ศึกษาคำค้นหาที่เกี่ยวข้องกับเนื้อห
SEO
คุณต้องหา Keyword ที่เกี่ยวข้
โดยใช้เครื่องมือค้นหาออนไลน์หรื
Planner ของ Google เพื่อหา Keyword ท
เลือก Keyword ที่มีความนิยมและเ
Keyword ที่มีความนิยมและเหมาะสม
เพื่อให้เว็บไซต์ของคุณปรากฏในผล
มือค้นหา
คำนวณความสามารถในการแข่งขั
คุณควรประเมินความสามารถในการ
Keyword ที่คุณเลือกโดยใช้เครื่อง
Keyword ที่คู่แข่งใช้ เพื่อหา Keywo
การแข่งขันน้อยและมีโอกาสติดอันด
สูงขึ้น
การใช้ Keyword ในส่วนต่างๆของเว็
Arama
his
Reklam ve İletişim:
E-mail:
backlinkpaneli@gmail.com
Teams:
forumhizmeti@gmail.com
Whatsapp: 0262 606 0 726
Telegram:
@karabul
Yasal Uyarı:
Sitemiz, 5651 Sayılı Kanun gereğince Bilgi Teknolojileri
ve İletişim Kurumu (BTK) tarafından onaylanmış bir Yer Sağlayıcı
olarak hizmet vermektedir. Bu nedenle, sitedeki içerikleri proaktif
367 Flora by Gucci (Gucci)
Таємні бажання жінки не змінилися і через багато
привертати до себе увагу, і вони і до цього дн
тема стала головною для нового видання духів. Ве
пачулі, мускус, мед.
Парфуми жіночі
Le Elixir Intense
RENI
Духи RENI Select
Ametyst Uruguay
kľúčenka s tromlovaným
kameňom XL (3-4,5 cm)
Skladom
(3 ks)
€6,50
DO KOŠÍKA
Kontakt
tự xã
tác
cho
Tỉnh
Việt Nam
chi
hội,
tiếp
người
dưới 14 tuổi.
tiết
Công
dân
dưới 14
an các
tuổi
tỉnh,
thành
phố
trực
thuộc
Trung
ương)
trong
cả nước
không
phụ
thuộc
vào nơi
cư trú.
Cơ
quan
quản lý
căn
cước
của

== == ==

EXERCISE GOAL:
Would you set down, word for word, the lines from the opening of the entries above through the line with "olarak hizmet vermektedir.", both included, and no others?

REPLY TO THE TASK:
ศึกษาคำค้นหาที่เกี่ยวข้องกับเนื้อห
SEO
คุณต้องหา Keyword ที่เกี่ยวข้
โดยใช้เครื่องมือค้นหาออนไลน์หรื
Planner ของ Google เพื่อหา Keyword ท
เลือก Keyword ที่มีความนิยมและเ
Keyword ที่มีความนิยมและเหมาะสม
เพื่อให้เว็บไซต์ของคุณปรากฏในผล
มือค้นหา
คำนวณความสามารถในการแข่งขั
คุณควรประเมินความสามารถในการ
Keyword ที่คุณเลือกโดยใช้เครื่อง
Keyword ที่คู่แข่งใช้ เพื่อหา Keywo
การแข่งขันน้อยและมีโอกาสติดอันด
สูงขึ้น
การใช้ Keyword ในส่วนต่างๆของเว็
Arama
his
Reklam ve İletişim:
E-mail:
backlinkpaneli@gmail.com
Teams:
forumhizmeti@gmail.com
Whatsapp: 0262 606 0 726
Telegram:
@karabul
Yasal Uyarı:
Sitemiz, 5651 Sayılı Kanun gereğince Bilgi Teknolojileri
ve İletişim Kurumu (BTK) tarafından onaylanmış bir Yer Sağlayıcı
olarak hizmet vermektedir. Bu nedenle, sitedeki içerikleri proaktif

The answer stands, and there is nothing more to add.